Medicine is becoming more reliant on technology. Technology can be lifesaving and is incredibly valuable. However, for thousands of years, healthcare providers relied on skilled taking of history and observation to form a diagnosis and treatment plan. Success of the treatment was determined by observing patient response. “Is he improving?" was the guideline for evaluating effective or ineffective treatment.

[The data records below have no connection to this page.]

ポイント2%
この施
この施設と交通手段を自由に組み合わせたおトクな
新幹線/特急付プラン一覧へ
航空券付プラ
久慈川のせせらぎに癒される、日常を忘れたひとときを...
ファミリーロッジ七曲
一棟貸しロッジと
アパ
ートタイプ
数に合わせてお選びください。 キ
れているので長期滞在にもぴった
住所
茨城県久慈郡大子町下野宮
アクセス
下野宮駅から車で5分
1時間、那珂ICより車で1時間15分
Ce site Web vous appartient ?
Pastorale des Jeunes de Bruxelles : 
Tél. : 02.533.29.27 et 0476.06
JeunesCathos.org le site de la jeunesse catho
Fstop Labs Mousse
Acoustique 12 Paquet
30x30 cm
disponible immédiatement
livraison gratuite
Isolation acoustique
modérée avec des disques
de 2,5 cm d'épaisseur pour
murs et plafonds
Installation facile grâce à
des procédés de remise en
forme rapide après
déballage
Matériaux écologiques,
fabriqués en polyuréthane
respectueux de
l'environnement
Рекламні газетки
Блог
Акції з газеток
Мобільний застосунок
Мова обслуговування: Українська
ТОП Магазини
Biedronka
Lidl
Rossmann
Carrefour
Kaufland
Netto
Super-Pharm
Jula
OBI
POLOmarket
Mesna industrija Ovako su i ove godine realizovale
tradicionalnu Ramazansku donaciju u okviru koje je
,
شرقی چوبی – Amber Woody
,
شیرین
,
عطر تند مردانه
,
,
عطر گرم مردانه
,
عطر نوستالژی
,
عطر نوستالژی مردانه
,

As someone who is faced with a health concern, you want to get the right diagnosis and treatment. It can be intimidating to turn down a test because you certainly do not want to have a health problem go undiagnosed and delay treatment. It can be hard to know what to do.
Here are some ideas.
1. Talk to your healthcare provider.
Ask your him or her what the planned test is for and if there are other alternatives- simpler tests or lifestyle changes that can be tried first. Hopefully you have chosen one who takes a common sense approach to health care. Explain that you are willing to take responsibility, in writing, for turning down the recommendation that she or he makes for a test. Some healthcare providers may order tests because they think that is what the patient wants.

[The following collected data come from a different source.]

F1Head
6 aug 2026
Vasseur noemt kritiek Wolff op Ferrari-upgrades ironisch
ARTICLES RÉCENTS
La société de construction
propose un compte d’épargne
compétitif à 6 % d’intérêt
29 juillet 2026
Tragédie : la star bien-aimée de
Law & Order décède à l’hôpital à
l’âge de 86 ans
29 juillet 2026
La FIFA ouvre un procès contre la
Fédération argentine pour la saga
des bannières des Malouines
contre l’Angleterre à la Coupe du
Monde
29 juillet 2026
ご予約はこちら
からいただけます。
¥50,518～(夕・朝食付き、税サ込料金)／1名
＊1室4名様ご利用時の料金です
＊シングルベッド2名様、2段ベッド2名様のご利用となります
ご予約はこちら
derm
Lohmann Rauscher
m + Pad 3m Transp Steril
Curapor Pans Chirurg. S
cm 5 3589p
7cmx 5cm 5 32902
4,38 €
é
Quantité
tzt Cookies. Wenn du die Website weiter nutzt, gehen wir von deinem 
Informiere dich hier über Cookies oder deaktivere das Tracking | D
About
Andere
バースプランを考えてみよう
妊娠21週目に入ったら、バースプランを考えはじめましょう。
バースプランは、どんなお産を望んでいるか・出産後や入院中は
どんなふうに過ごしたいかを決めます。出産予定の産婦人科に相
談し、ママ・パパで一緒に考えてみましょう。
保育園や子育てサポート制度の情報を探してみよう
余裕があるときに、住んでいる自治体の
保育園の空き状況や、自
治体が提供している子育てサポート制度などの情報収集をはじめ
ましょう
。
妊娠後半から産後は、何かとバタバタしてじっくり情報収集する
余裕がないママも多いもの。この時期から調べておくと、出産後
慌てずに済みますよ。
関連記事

2. Consider waiting to see what develops for a planned period of time.
Many times the body heals itself if given time. Become informed about the risks and benefits of the test and of delaying testing prior to making your decision.
3. Try some dietary changes.
Learn how to implement an elimination or rotation diet. Document your body’s response. Most people know what foods make them feel better or worse. Pay attention to the signals that your body is giving you.
4. Take time for you.
Are you getting enough sleep, recreation, and exercise?
5. Make lifestyle adjustments.
Honestly look at your personal and spiritual relationships. Are you surrounded by nurturing people? Do you like your work? Are you stressed because of money?
6. If you need help, get it.
The mind-body connection is real. Self-administered tests are available online that you can do to see if you suffer from anxiety and depression. Take one. Learn some relaxation techniques, meditate, or join a spiritual community.
7. Keep a health diary.
Note your diet, exercise, moods, and areas of discomfort. Are symptoms weather related? Are they seasonal? What makes you feel good? When do you feel worse? Get to know your body.
8. Consider purchasing and performing tests that you can do from home.
Many of these use urine, saliva, or a drop of blood that you either test or send to a lab for results. Depending upon the test, they may be reasonably priced.
9. Try some natural remedies to enhance your well being.
Do you need to take a vitamin/ mineral supplement? What about an herbal or homeopathic remedy? Try simple lifestyle and nutritional approaches. Progress to herbs and supplements that tonify your body. If you feel unwell, then consider the stronger herbal remedies.
If you have tried natural approaches and still feel unwell, then it may be time to reconsider some tests. Find out which are the least invasive and start with them. Progress to more expensive and invasive tests only when simple ones do not indicate the nature of your problem or if delaying may cause harm.